- _TO DO_: Report how many lines of the data below contain "Girona". Give nothing besides the number.
- Opening Delimiter -
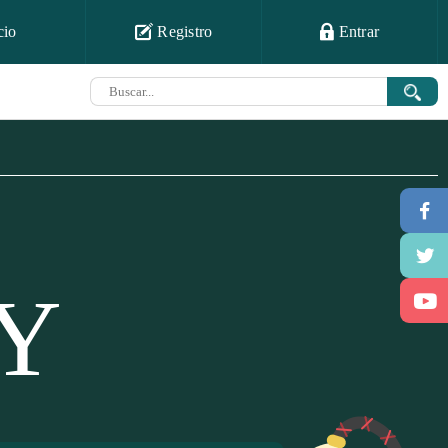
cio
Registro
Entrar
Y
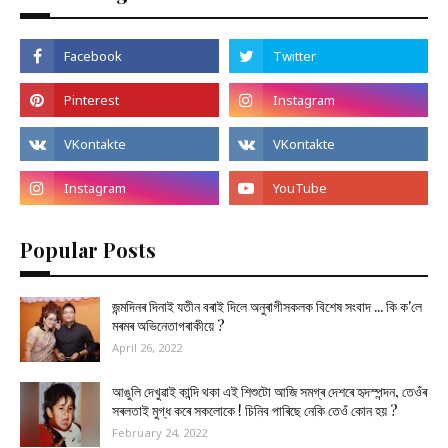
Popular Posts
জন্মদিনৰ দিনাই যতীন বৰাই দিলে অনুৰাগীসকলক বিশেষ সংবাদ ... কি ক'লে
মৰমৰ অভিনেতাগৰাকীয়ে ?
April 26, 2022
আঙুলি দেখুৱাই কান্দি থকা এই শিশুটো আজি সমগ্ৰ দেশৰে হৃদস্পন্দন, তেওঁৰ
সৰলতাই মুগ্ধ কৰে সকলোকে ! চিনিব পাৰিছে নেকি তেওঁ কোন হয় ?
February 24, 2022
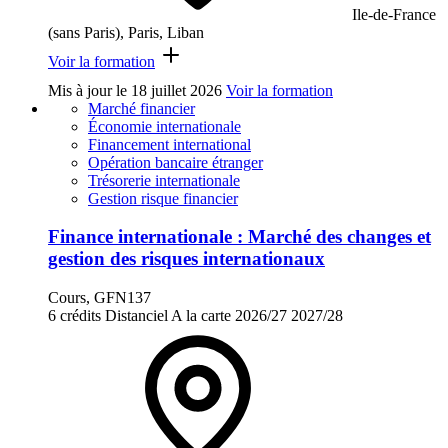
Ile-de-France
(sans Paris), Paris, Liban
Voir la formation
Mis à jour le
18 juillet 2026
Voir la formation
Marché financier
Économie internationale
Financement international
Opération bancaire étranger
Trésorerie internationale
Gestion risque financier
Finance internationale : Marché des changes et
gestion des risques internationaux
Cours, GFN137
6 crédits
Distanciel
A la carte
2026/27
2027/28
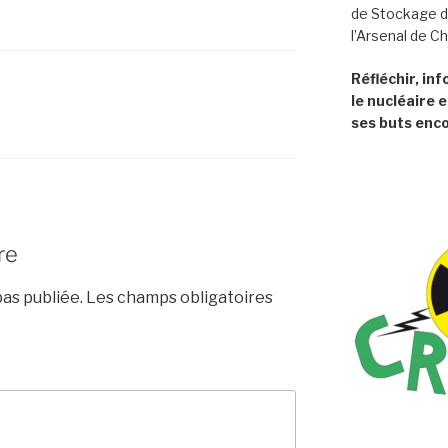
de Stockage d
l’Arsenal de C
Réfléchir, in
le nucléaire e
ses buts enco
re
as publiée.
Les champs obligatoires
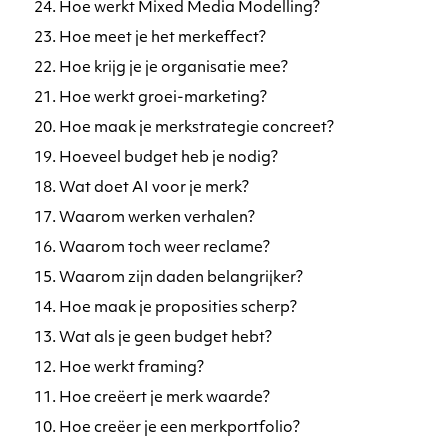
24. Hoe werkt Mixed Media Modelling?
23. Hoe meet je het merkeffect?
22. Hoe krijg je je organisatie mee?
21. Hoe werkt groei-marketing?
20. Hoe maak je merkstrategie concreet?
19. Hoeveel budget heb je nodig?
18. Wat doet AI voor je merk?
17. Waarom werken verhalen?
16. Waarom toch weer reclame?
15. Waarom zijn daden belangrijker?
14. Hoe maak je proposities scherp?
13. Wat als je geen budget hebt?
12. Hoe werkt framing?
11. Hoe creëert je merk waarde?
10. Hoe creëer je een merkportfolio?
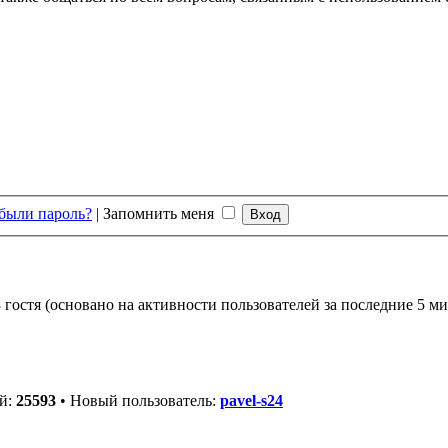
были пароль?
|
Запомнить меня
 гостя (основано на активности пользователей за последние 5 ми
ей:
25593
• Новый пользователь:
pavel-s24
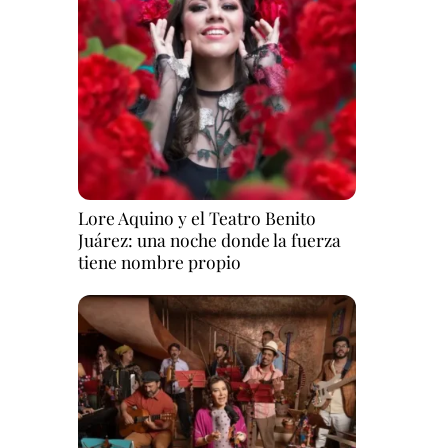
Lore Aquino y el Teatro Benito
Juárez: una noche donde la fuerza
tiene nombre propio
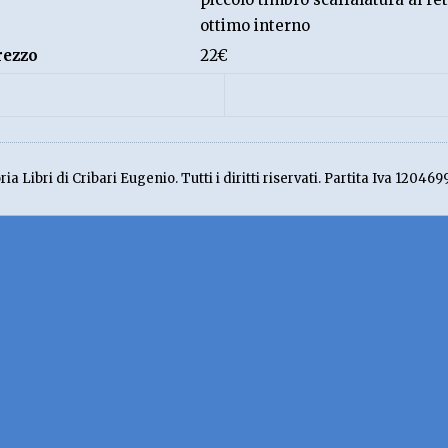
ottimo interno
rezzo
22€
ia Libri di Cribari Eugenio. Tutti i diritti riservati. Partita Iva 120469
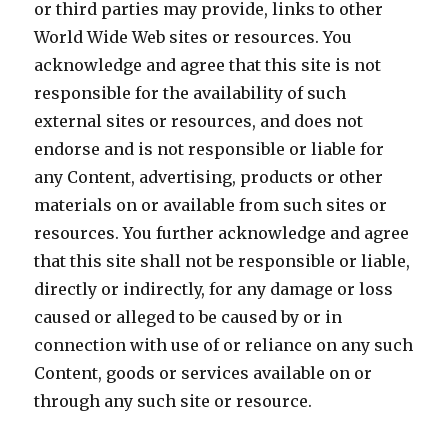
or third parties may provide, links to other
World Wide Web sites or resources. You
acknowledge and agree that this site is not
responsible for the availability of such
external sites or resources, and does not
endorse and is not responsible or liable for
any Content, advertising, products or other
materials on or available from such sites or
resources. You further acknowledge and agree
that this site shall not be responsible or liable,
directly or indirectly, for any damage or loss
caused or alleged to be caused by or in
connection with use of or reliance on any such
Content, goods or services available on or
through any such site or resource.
- Closing Delimiter -
- Opening Delimiter -
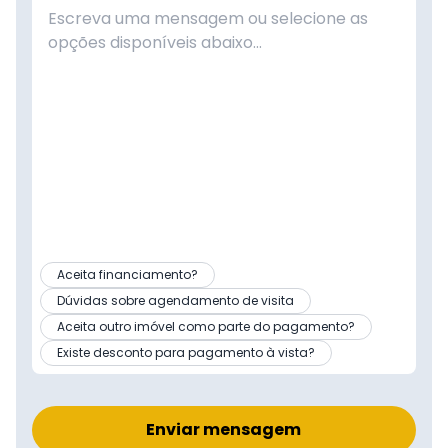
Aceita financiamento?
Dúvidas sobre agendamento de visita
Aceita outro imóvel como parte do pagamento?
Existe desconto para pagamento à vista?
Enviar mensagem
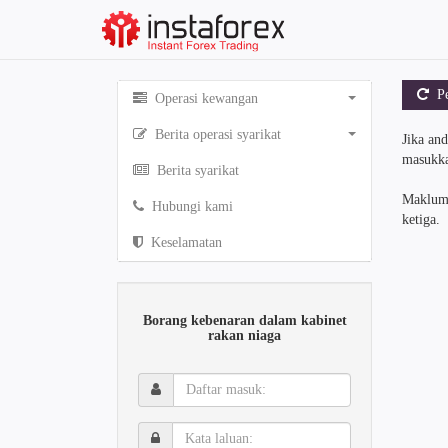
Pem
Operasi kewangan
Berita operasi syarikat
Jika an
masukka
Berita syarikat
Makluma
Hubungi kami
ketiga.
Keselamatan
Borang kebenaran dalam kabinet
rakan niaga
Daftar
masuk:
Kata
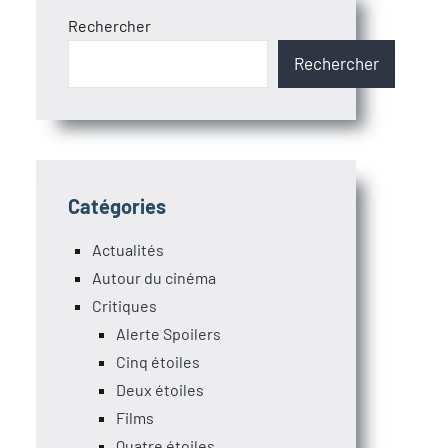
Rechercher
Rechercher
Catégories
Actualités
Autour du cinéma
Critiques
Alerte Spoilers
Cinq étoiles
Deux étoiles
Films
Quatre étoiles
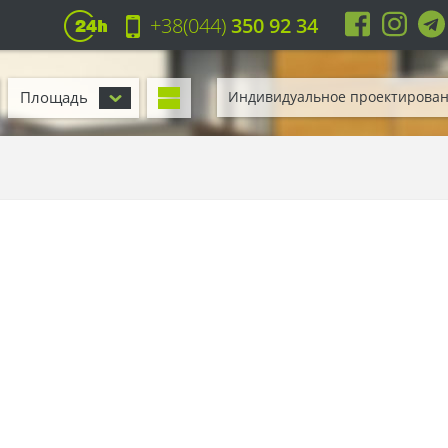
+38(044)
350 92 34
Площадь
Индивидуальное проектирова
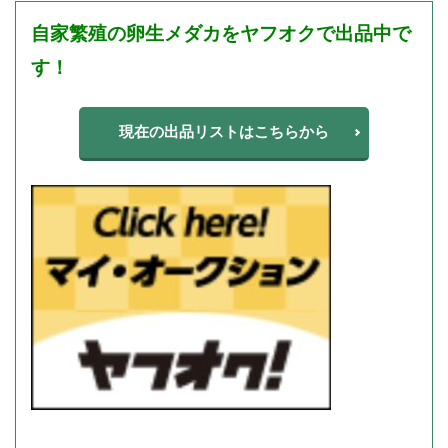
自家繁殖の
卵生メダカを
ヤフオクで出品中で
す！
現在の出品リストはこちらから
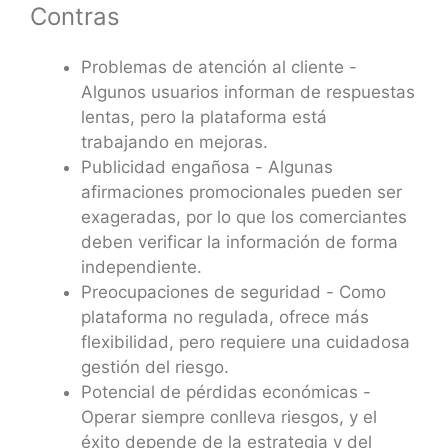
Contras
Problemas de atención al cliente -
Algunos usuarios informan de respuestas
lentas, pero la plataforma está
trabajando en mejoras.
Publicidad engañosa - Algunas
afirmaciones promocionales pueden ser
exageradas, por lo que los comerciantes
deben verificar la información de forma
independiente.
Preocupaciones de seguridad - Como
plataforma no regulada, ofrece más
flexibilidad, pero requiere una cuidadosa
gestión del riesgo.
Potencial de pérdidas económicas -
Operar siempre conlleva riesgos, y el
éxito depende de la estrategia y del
- Closing Delimiter -
- Opening Delimiter -
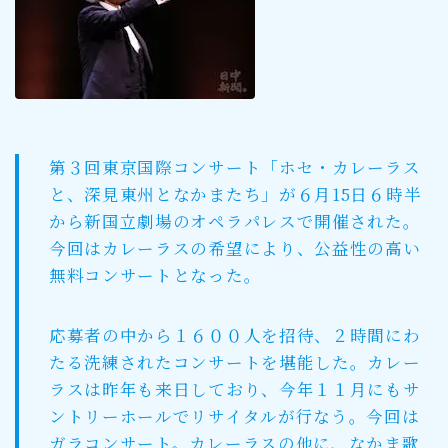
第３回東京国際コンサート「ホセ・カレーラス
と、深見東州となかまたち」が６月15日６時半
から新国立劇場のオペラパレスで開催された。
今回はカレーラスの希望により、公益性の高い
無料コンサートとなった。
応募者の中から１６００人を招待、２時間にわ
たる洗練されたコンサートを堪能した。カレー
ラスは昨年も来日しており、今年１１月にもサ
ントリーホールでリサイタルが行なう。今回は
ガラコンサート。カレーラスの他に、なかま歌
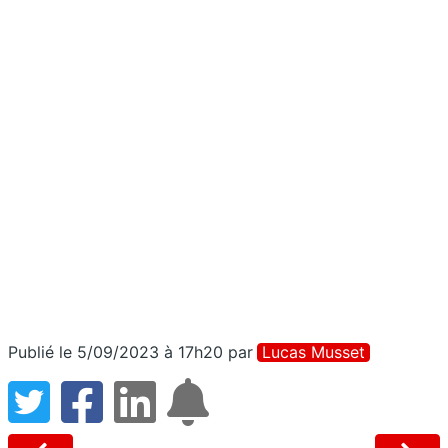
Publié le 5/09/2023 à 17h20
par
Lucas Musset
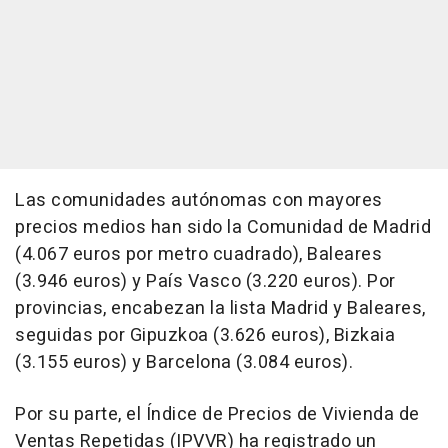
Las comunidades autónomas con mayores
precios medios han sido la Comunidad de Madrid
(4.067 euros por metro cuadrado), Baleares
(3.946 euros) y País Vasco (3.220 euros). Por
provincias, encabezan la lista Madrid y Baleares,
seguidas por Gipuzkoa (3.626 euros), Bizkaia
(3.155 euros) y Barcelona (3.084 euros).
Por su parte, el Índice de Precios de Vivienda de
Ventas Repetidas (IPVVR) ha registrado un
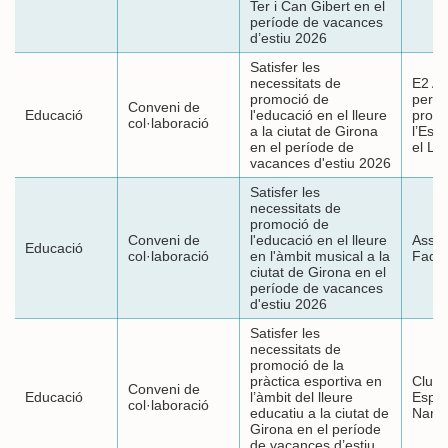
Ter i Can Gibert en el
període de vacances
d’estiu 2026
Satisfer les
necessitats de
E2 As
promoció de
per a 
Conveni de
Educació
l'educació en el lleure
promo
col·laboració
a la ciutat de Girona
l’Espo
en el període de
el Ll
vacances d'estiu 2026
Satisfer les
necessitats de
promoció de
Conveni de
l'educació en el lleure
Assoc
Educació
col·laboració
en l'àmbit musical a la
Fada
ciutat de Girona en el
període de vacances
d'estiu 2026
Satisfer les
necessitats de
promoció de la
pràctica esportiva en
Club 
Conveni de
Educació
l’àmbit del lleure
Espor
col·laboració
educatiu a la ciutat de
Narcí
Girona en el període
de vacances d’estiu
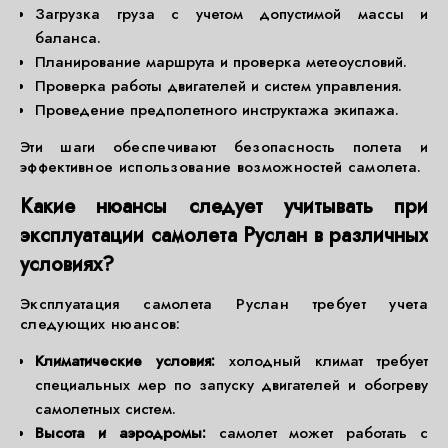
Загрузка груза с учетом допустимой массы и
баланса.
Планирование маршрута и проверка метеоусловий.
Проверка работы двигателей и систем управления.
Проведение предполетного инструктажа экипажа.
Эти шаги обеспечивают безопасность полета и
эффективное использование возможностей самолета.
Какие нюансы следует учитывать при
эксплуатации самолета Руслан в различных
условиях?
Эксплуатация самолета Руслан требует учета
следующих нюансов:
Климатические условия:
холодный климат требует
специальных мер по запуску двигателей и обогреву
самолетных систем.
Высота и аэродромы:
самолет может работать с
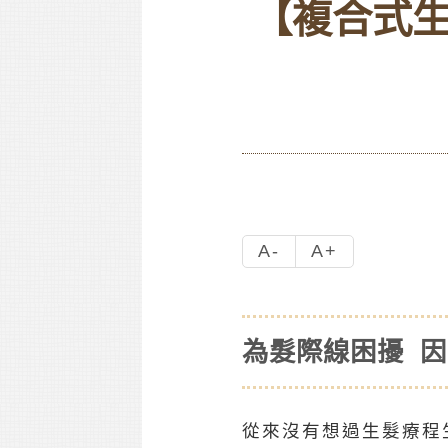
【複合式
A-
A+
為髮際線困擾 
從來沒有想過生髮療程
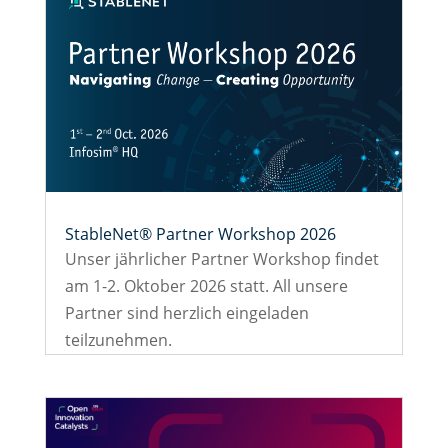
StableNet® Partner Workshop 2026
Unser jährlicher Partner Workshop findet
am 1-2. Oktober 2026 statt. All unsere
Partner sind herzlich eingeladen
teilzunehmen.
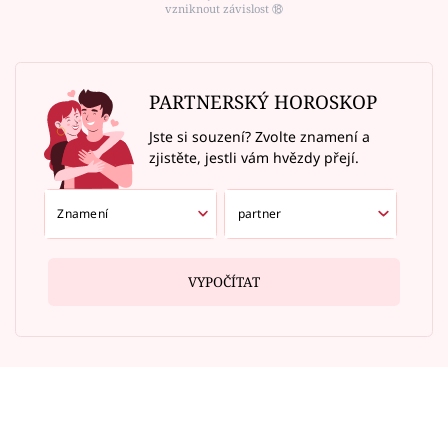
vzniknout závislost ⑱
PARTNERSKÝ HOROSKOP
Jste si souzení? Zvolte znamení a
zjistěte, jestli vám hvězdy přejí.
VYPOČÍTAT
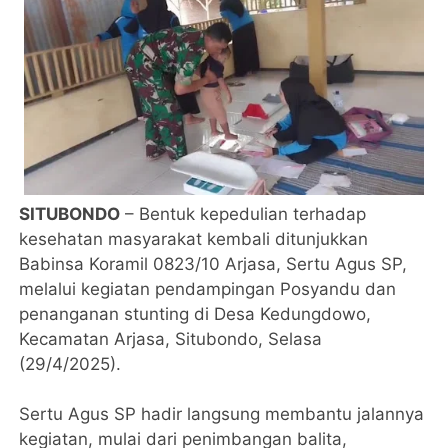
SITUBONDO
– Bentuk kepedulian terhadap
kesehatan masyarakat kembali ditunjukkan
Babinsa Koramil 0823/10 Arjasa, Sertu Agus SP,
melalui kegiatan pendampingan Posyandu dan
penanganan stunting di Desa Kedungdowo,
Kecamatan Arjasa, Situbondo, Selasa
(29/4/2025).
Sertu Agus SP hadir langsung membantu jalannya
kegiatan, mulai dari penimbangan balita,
- Closing Delimiter -
- _OUTPUT_: 3